Un viaje al pasado en Elcito
Ubicado en el municipio de San Severino Marche, en la provincia de Macerata, Elcito se alza a 824 metros sobre el nivel del mar, al pie del monte La Pereta y cerca del monte San Vicino. Este pequeño municipio, formado por los restos de un antiguo castillo construido en el siglo XI para proteger la abadía benedictina de Valfucina, conserva un ambiente atemporal que encanta a sus visitantes.
Caminar por sus estrechas calles empedradas es como viajar al pasado. Desde su pequeña plaza y su iglesia hasta la antigua escuela y panadería, cada rincón de Elcito está impregnado de historia. En las paredes de sus casas aún se exhiben fotografías que retratan momentos de la vida cotidiana de sus antiguos habitantes, añadiendo un toque nostálgico a este lugar pintoresco.
El mirador panorámico, situado al final de la calle principal, ofrece vistas impresionantes de los valles y montañas circundantes, incluyendo las Montañas Sibillini.

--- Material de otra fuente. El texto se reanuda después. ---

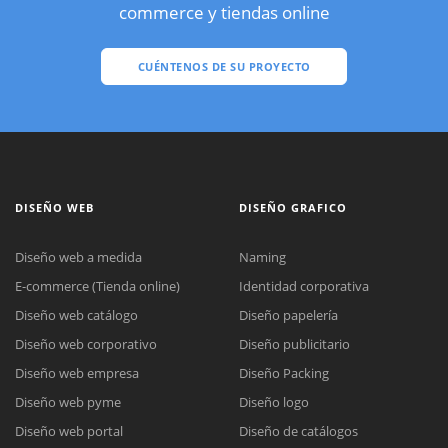
commerce y tiendas online
CUÉNTENOS DE SU PROYECTO
DISEÑO WEB
DISEÑO GRAFICO
Diseño web a medida
Naming
E-commerce (Tienda online)
Identidad corporativa
Diseño web catálogo
Diseño papelería
Diseño web corporativo
Diseño publicitario
Diseño web empresa
Diseño Packing
Diseño web pyme
Diseño logo
Diseño web portal
Diseño de catálogos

Aquí, el silencio solo es interrumpido por el canto de los pájaros y el susurro del viento, creando una atmósfera de tranquilidad absoluta.

Naturaleza y senderismo en Elcito
Elcito no solo es un destino perfecto para relajarse, sino también un punto de partida para los amantes de la naturaleza. Desde la aldea parten diversas rutas de senderismo, que van desde paseos sencillos hasta recorridos más desafiantes. Una de las rutas más populares es la que conduce a la Faggeta di Canfaito, hogar de la haya centenaria más grande de Las Marcas. Este recorrido, que dura unas seis horas, ofrece vistas espectaculares y es especialmente recomendable en otoño, cuando el bosque se tiñe de tonos cálidos.
Redescubriendo Las Marcas
Elcito también sirve como base para explorar otros encantos de la región. A pocos kilómetros se encuentra Cingoli, conocido como el “Balcón de Las Marcas”, con vistas impresionantes y un centro histórico lleno de arte y cultura. Otra parada obligada es San Severino Marche, con sus plazas históricas y su imponente patrimonio arquitectónico.
Para los aficionados al senderismo, el Parque Natural Regional de la Gola della Rossa y Frasassi es un lugar imprescindible. Aquí se encuentran las famosas Cuevas de Frasassi, un complejo subterráneo donde la primera cavidad, el Abismo de Ancona, es tan grande que podría albergar la Catedral de Milán.
Un futuro prometedor para un pueblo único
A pesar de su tamaño diminuto, Elcito se resiste al olvido. Hace dos décadas, el pueblo estuvo a punto de quedar deshabitado, pero iniciativas recientes buscan revitalizarlo. Obras de restauración, eventos culturales como conciertos de verano y la representación del belén en invierno han devuelto parte de su vida. Incluso cuenta con un pequeño y romántico bed & breakfast que invita a los viajeros a disfrutar de una estancia tranquila en este rincón mágico.